Exposing Privacy Risks in Graph Retrieval-Augmented Generation (GraphRAG)
Conducted during a six-month remote research internship at Prof. Suhang Wang's Lab at Penn State University.
Introduction
Retrieval-Augmented Generation (RAG) has become a powerful paradigm for enhancing large language models with external knowledge. However, when applied to structured data such as knowledge graphs (GraphRAG), new privacy risks may emerge. During my six-month remote research internship at Prof.
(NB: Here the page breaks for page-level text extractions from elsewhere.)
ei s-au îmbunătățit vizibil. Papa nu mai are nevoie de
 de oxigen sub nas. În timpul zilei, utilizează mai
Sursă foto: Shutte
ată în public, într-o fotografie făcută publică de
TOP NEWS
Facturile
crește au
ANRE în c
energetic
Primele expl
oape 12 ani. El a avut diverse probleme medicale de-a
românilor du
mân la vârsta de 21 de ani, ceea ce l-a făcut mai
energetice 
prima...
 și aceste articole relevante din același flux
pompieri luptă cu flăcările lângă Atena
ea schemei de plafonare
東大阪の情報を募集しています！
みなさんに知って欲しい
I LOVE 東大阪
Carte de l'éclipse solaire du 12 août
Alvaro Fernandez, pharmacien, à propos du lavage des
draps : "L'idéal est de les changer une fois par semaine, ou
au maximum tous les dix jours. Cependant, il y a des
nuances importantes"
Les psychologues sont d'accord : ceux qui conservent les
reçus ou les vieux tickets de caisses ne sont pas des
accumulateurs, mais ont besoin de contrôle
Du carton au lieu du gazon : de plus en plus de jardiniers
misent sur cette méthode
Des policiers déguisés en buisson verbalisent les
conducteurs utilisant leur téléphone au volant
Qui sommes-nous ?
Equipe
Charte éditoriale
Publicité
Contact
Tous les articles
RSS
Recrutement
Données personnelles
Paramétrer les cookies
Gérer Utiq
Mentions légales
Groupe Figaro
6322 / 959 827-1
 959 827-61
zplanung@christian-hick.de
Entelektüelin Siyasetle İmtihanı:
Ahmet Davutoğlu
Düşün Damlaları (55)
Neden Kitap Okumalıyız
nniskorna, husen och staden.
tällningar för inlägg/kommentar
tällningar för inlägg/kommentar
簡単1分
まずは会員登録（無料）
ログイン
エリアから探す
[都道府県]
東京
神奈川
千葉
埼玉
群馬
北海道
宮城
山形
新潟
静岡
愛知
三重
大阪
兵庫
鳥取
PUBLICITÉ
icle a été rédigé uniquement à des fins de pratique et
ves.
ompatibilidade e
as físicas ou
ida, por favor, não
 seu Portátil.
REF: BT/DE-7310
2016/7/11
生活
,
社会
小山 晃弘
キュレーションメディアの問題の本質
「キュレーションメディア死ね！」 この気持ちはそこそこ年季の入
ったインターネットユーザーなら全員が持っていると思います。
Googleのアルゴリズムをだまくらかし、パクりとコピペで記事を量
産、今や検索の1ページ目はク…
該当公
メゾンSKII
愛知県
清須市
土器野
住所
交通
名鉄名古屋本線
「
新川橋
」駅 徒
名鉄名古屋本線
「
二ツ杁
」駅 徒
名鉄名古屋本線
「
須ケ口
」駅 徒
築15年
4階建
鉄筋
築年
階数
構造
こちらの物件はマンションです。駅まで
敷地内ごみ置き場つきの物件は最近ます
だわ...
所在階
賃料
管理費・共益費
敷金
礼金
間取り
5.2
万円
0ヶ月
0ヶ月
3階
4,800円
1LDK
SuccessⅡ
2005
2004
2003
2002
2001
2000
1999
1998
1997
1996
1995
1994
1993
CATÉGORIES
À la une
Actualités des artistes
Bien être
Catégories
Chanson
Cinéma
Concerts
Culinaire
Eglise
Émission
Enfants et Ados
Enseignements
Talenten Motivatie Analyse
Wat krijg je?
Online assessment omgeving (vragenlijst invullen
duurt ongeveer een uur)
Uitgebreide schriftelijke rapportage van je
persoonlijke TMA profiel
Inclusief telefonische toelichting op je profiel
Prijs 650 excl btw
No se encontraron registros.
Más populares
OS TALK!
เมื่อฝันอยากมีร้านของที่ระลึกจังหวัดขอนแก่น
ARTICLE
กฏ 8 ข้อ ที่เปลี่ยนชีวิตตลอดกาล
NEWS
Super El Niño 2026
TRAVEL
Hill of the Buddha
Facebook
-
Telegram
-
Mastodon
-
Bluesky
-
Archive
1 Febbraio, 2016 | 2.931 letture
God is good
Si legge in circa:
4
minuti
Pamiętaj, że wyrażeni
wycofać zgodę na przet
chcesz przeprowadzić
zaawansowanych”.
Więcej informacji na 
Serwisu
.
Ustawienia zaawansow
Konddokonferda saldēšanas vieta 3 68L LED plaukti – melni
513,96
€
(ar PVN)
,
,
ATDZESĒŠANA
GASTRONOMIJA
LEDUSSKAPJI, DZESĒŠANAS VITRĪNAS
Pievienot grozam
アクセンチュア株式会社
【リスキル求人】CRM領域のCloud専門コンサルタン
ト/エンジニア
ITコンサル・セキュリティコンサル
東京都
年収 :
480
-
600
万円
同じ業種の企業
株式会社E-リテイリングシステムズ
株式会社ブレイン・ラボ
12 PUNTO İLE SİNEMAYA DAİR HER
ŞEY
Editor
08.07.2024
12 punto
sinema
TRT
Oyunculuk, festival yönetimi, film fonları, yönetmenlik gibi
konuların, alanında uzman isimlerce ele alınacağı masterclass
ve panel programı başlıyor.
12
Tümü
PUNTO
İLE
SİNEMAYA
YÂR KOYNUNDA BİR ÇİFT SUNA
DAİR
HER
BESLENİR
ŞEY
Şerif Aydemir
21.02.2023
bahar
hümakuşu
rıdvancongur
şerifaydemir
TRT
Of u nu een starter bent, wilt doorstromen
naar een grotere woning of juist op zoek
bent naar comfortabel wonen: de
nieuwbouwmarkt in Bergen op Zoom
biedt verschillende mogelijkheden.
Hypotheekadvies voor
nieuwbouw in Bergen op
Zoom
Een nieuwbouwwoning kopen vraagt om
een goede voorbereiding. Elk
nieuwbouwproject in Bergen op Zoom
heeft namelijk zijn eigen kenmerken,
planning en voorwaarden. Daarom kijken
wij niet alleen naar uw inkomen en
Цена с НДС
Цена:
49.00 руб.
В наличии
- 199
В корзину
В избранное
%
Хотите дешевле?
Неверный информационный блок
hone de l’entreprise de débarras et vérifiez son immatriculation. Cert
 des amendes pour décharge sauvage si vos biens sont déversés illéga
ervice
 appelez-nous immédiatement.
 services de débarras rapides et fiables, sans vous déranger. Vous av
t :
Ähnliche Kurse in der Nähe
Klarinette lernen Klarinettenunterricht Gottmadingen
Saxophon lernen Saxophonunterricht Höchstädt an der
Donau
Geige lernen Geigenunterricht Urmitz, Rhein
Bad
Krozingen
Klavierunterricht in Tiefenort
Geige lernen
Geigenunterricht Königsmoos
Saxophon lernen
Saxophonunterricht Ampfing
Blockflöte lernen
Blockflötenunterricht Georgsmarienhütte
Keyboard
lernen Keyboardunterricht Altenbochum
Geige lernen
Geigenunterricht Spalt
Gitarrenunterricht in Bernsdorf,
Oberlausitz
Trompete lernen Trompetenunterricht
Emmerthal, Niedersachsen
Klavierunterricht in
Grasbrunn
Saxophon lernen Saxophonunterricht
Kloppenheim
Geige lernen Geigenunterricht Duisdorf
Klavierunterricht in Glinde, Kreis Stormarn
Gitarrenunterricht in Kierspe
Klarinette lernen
Suhang Wang's Lab, I investigated the vulnerabilities of GraphRAG systems under data extraction attacks.
Research Highlights
Novel Study
Conducted the first empirical study revealing privacy risks and data extraction vulnerabilities in GraphRAG systems.
Attack Design
Implemented both targeted and untargeted extraction attacks, achieving up to 73.6% entity leakage and 74.0% relationship leakage per query.
Trade-off Analysis
Identified a critical privacy–utility trade-off inherent in graph-based RAG architectures.
Defense Exploration
Evaluated potential defense mechanisms, including summarization, system prompt enhancement, and similarity thresholds.
Impact
This work provides foundational insights into the security and privacy challenges of GraphRAG, helping future researchers and practitioners design more robust and trustworthy retrieval-augmented systems.